• **The records**

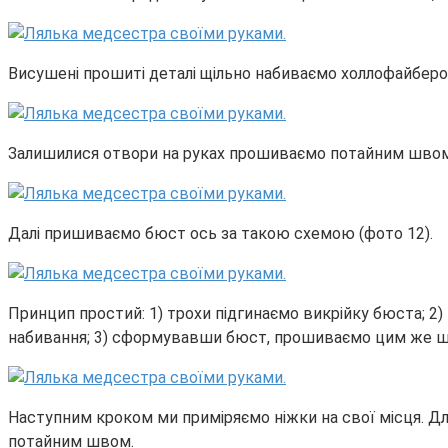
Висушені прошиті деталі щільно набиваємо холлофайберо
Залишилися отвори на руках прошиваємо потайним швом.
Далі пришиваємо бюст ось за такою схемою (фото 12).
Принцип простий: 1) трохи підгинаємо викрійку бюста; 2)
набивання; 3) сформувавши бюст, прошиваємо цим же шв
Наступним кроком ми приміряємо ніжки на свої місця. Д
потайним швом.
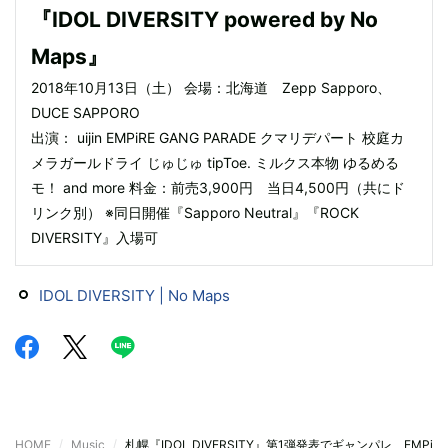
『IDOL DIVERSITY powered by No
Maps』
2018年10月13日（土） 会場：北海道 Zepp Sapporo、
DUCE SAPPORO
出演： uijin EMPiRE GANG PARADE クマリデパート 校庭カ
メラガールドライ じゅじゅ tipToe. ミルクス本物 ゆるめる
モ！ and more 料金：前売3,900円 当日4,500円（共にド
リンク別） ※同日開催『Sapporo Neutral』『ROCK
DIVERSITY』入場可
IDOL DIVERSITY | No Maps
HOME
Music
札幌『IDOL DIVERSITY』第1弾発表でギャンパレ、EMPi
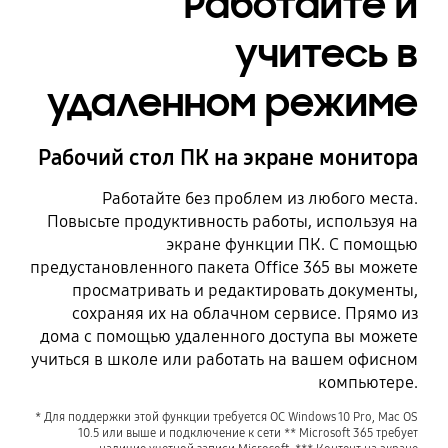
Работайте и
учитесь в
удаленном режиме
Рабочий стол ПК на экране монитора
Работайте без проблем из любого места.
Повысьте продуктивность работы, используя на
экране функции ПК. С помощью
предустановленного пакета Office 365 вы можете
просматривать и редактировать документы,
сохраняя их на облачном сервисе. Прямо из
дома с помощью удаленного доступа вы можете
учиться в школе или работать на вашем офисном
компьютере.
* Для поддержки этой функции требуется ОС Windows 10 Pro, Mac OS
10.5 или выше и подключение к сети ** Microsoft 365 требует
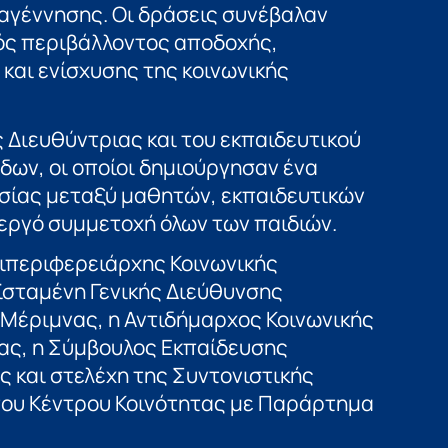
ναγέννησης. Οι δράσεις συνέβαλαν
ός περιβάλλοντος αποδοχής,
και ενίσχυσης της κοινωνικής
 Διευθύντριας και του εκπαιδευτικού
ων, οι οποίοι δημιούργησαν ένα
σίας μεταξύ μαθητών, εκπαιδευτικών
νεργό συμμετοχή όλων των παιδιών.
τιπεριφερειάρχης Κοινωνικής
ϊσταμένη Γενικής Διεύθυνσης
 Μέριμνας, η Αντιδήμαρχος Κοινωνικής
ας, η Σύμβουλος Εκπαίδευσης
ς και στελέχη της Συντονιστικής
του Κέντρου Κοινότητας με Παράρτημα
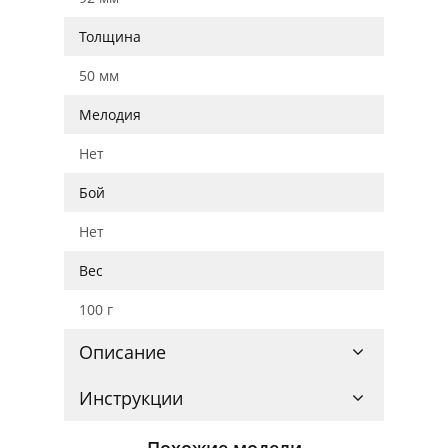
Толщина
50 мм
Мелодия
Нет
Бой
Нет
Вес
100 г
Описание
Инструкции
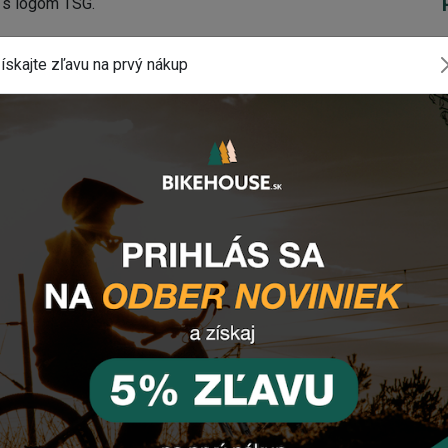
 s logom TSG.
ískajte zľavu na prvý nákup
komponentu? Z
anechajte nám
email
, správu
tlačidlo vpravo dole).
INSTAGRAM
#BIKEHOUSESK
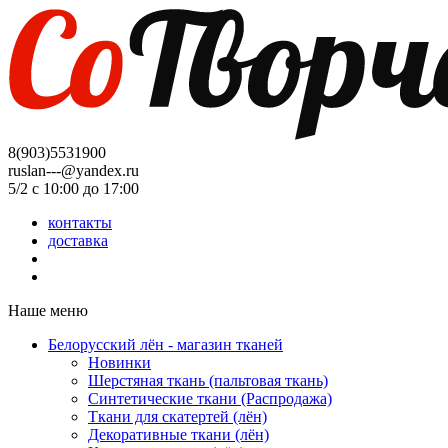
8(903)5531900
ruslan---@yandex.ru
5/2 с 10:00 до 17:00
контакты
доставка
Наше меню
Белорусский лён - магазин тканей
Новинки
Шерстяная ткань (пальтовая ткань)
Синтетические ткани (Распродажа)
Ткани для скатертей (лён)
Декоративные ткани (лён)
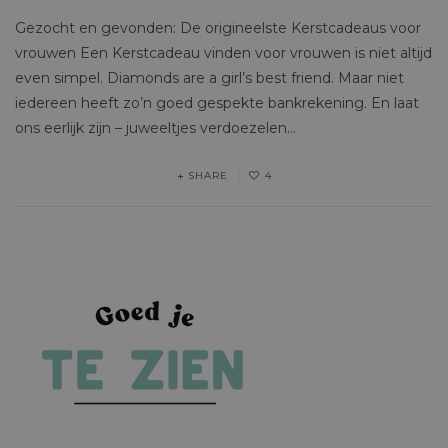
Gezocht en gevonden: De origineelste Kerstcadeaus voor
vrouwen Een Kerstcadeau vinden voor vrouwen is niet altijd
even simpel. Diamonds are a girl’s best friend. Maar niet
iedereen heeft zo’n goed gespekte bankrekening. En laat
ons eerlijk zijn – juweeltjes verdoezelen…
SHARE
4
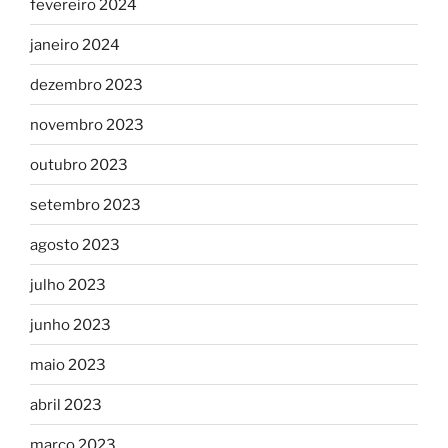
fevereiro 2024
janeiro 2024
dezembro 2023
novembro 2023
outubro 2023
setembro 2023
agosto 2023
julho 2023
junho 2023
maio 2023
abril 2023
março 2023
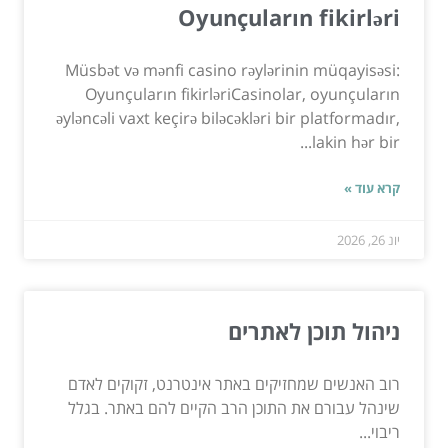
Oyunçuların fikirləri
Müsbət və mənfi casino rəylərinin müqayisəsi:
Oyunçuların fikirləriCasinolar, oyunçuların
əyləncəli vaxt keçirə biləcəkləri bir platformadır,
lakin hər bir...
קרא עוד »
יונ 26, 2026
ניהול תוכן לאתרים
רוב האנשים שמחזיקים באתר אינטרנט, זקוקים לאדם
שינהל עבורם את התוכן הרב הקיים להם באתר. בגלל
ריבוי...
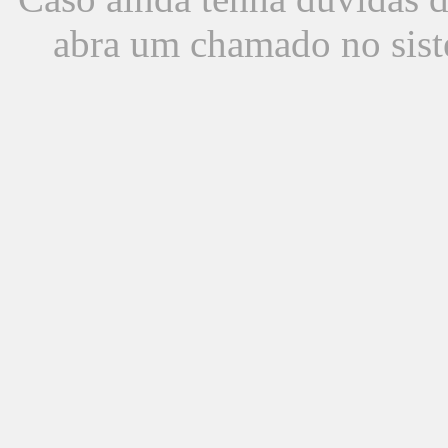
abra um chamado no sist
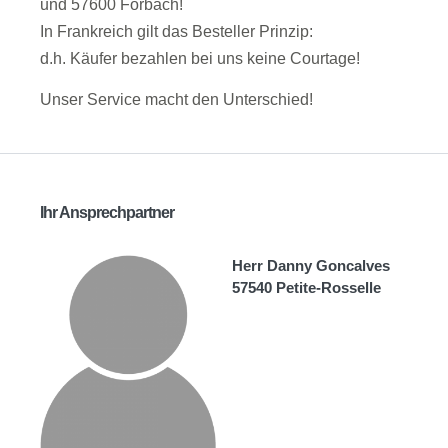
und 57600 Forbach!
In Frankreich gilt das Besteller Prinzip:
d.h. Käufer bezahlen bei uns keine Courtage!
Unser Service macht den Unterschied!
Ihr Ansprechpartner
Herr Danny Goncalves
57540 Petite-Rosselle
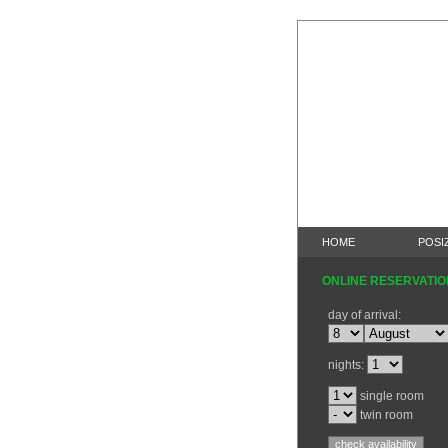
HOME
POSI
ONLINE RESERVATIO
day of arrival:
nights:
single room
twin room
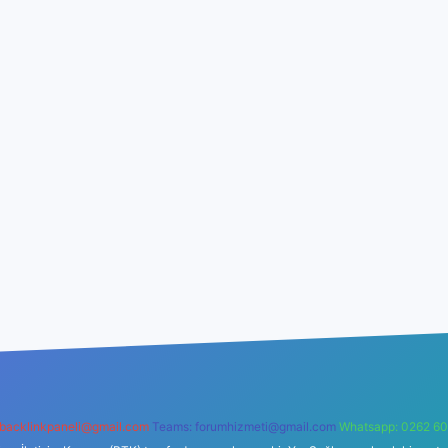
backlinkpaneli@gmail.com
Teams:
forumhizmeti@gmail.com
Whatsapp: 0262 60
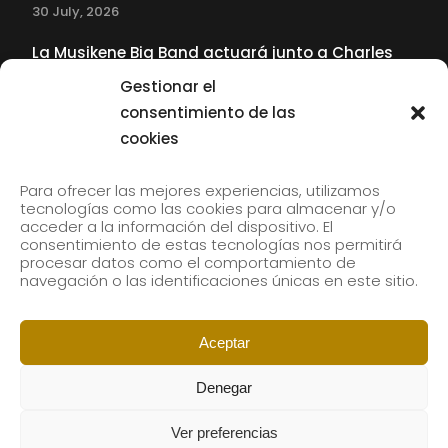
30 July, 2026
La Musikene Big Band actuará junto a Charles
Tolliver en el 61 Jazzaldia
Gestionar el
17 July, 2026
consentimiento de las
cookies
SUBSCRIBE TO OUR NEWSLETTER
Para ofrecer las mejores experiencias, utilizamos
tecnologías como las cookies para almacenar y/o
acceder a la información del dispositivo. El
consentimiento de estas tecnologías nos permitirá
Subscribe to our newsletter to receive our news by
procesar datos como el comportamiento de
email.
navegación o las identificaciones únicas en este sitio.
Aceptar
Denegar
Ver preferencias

* * *

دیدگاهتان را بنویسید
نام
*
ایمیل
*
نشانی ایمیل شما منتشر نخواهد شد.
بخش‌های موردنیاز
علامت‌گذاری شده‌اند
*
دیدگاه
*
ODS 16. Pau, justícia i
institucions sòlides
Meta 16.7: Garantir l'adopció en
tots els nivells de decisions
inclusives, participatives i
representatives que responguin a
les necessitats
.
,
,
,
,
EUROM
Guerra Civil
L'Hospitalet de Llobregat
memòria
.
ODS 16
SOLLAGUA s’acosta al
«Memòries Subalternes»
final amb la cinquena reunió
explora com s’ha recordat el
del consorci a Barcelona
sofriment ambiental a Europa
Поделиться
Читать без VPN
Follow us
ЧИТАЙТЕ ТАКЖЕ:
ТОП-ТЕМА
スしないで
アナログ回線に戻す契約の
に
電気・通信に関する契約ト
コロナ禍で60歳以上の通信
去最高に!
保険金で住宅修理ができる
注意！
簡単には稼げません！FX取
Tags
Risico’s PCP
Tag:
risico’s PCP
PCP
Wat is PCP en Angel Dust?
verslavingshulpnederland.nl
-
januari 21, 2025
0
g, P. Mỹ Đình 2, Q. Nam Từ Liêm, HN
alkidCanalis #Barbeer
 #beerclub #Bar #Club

* * *

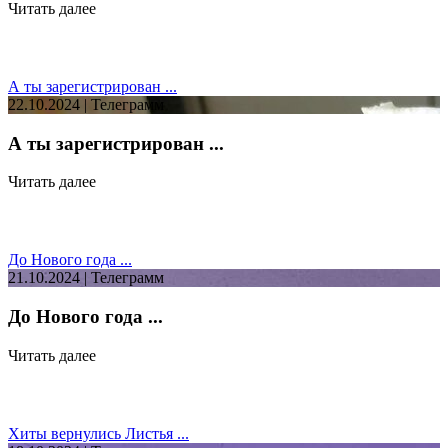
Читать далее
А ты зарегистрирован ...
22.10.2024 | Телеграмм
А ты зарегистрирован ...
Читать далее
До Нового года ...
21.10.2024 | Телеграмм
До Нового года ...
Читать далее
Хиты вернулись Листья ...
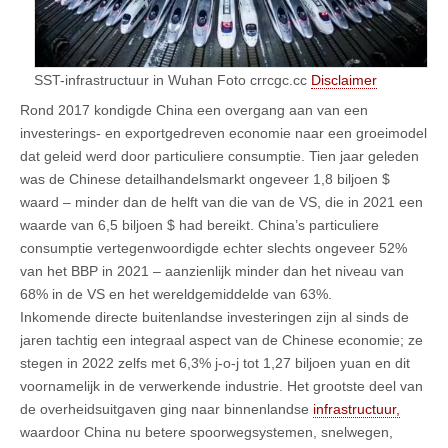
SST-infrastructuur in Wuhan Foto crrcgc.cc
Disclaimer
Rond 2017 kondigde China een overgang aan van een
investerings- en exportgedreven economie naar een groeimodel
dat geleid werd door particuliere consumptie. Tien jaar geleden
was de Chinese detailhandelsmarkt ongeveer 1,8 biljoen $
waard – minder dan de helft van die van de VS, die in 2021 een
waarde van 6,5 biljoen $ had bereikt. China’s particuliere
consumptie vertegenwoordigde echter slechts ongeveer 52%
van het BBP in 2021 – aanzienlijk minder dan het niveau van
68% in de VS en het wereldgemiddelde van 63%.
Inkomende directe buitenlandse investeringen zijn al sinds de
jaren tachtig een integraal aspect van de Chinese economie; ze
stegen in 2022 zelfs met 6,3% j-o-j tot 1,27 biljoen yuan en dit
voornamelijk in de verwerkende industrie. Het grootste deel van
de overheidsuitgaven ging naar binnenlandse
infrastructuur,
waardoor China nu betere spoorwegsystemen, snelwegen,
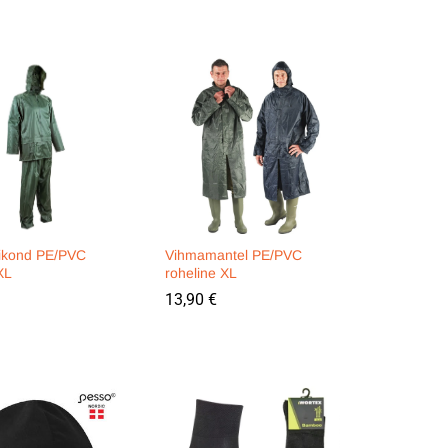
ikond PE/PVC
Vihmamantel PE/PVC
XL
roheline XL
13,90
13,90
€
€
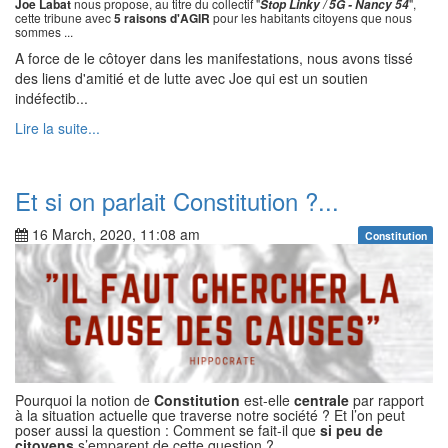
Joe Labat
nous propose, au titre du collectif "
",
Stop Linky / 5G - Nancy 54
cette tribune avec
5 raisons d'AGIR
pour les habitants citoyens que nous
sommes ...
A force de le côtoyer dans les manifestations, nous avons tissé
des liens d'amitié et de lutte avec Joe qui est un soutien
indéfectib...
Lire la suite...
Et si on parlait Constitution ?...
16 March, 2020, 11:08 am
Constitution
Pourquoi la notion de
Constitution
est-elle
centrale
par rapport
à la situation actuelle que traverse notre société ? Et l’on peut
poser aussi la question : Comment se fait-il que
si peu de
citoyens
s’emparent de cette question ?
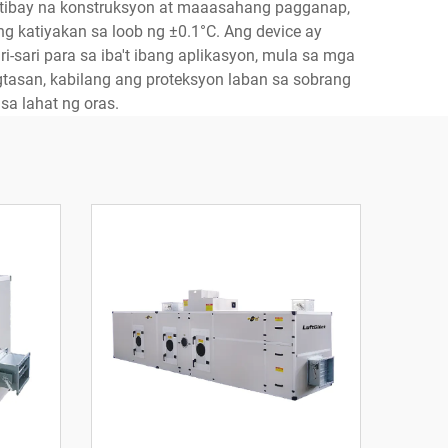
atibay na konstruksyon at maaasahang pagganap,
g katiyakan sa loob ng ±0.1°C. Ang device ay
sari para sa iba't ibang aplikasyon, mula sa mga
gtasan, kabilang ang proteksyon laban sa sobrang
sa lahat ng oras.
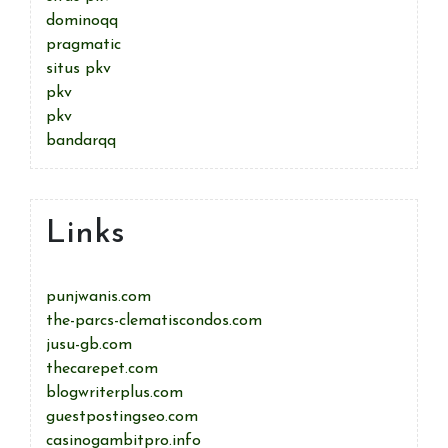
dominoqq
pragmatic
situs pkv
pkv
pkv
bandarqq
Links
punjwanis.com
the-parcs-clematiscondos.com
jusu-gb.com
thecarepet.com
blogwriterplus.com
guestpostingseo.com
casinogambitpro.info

• **Work item**
Would you please copy each line of the listing that contains the word "можете"?

• **Solved exercise**
предустановленного пакета Office 365 вы можете
дома с помощью удаленного доступа вы можете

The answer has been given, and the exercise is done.